Lunar New Year Decorations

Ah, the horse. A majestic animal known for its grace, beauty and strength. Someone you can rely to get the job done is a workhorse. The more horsepower your car has the more guts it has. And we all know what “stallion” can mean. It’s no wonder one of the Chinese zodiac signs is named for it.

But there’s more to decking out the house for the Lunar New Year than just propping horse trinkets willy-nilly and maybe top-loading the Blu-ray collection with westerns. Colour is key too, and with Christmas barely in the rear view, at least you don’t have to worry about hauling out the red again. Not surprisingly, keeping a tight rein on what comes into your space, for however long, shouldn’t go over the top. Too many golden horses and you run the risk of chintz.

First things first: Food. No holiday is complete without it, and chances of entertaining guests (hopefully dropping in with lai see) are high. So local designer Mariko Jesse’s toile pattern ceramics altered with images unique to Hong Kong (the Star Ferry, birdcages, dim sum baskets) are the ideal tableware for tea or coffee at Chinese New Year. Available at TREE, the line includes teacups, mugs, cup and saucers, teapots, plates and full Chinese dining sets ($125 to $1,650) among other accessories.

Red and gold are major colours for CNY, and if you’re looking to make a bigger statement, there is no shortage of red interiors available. Tequila Kola’s Ashley chaise lounge in red microvelvet ($11,900, other fabrics optional) will work for the rest of the year too, but the vaguely decadent design and colour make for an eye-catching permanent addition. But if you’re looking more for an accent here and there that can be stored until next Lunar New Year, the red Nacthmann candleholder ($2,390) and Dragon jar in gold ceramic ($1,880) make the point without getting out of control.

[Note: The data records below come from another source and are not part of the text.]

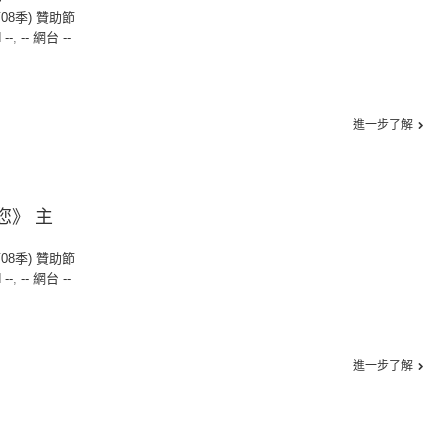
第08季) 贊助節
 --
,
-- 網台 --
進一步了解
您》 主
第08季) 贊助節
 --
,
-- 網台 --
進一步了解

If you’re a traditionalist, you will want some kind of horse in the house. Typically, icons like it should be gold, but for something a little unconventional, zip over to Town House and check out its selection of horse imagery. The Anglada sculpture ($1,955) in silver may be an odd choice of metal, but it does make for a novel spin on the usual ornamentation. Also available are more flowery ceramic items as well as a highly stylised, multi-coloured, poly-stone figurine that could easily appeal to kids — or the kid in you.

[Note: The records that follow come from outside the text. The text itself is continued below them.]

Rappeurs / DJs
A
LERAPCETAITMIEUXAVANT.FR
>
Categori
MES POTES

Finally, linen maker Sleep Naked isn’t taking a detour from its icy white linens but it has created a lucky towel for the proud Hongkonger that can be toted with you on your CNY vacation. The red and white flag motif beach towel ($351) is a light weigh, luxury cotton with a reversible design and is every bit as comfortable against the skin as Sleep Naked’s regular towels. It could only be more perfect if it had a horse on it.